“Gerçek” Kimlik İfşası

serkan-akgoz

Artık yeni bir alışkanlığımız oldu. Ne mi? Birileri hakkında yazıp, eleştirmek ya da bunların “gerçek” kimliğini ifşa etmek.

Yıllardır yakınımdaki arkadaşlarıma bazıları hakkında yazmama gerekliliğini telkin ederim. Neden mi? Eşeğe kendini, at gibi hissetmesini önlemek için. Elbette eleştirilecek, hakkında yazılacak kişiler var. Bunlar hakkında yazılmalı. Ama eşekler, eleştiri hak edenlerden oldukça fazla bir sayıda.

Bunların teferruatına girmeyeceğim. Yalnız “gerçek” kimlik hakkında birkaç ifadem olacak. Yedi yıla yakın bir süredir Türkçü hareketin içerisindeyim. Kimleri gördüm, kimleri… Hem birey, hem de topluluk olarak. Mesafeli durdum. Çünkü tanımıyordum. Bu mesafe bir ön yargıdan… Çünkü birkaç kere gördüğüm oturup sohbet ettiğim biri benim için yeterli samimiyete ulaşmamıştır. Kimliğini göstermemiştir. Gidip, geldikçe konuştukça, okuduklarını anlattıkça bu mesafe ya aradan kalkar ya da açılır… Kimseye hak etmediği değeri ya da kimliği vermediğim için, yarın farklı kimlikleri veya görüşleri ortaya çıktığında hayal kırıklığı yaşamam.

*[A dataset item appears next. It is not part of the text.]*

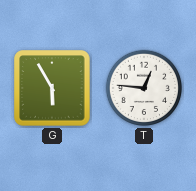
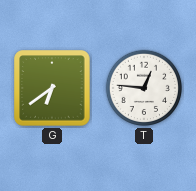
G: 5:55 -> 6:39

Sizlere naçizane tavsiyem, birkaç kere konuştuğunuz, yüzünü gördüğünüz ya da görmediğiniz kişileri kendi kimliğinizden görmeyin, değer vermeyin. Neden mi? Kendi kimliğinizi yakıştırdığınız, bu kişilerin gerçek kimliğini açıklamak için yorulmaz, hayal kırıklığı yaşamazsınız.